• [REQUIRED WORK] Find the line below that contains "那铜镜与青瓷粉瓶带着女眷的生活的". Transcribe it and every line after it exactly, adding nothing.

*** MATERIAL FOR THIS EXERCISE

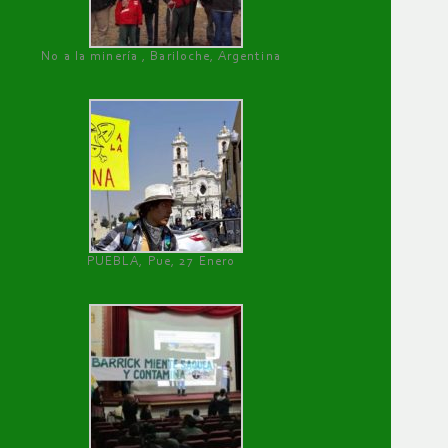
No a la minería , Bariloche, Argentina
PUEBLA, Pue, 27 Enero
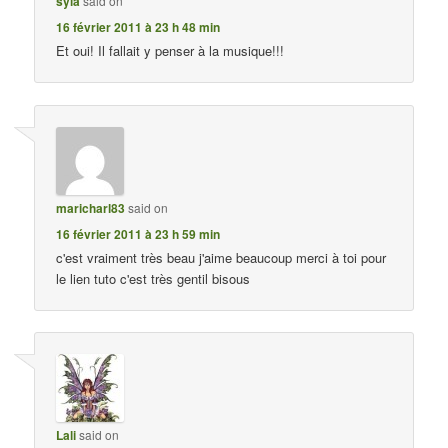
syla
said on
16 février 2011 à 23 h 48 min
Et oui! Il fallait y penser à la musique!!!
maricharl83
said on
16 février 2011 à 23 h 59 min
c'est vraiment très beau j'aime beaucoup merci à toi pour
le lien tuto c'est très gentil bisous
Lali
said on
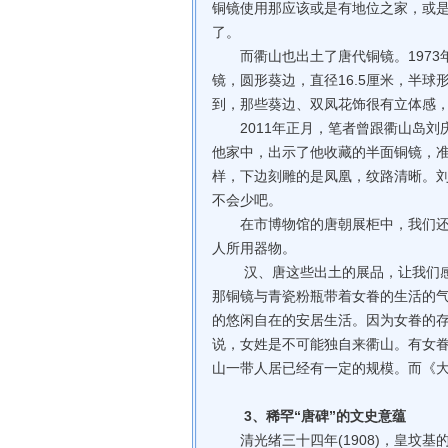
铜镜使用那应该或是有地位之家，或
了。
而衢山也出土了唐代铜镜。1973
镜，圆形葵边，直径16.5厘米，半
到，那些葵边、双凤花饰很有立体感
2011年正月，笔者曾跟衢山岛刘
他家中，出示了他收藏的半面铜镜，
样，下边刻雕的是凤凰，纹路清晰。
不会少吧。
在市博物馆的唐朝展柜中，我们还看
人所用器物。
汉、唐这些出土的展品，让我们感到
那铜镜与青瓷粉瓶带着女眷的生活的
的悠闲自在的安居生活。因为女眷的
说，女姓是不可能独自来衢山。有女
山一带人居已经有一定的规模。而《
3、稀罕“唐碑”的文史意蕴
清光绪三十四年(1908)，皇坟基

******

• [FINISHED EXERCISE]
那铜镜与青瓷粉瓶带着女眷的生活的
的悠闲自在的安居生活。因为女眷的
说，女姓是不可能独自来衢山。有女
山一带人居已经有一定的规模。而《
3、稀罕“唐碑”的文史意蕴
清光绪三十四年(1908)，皇坟基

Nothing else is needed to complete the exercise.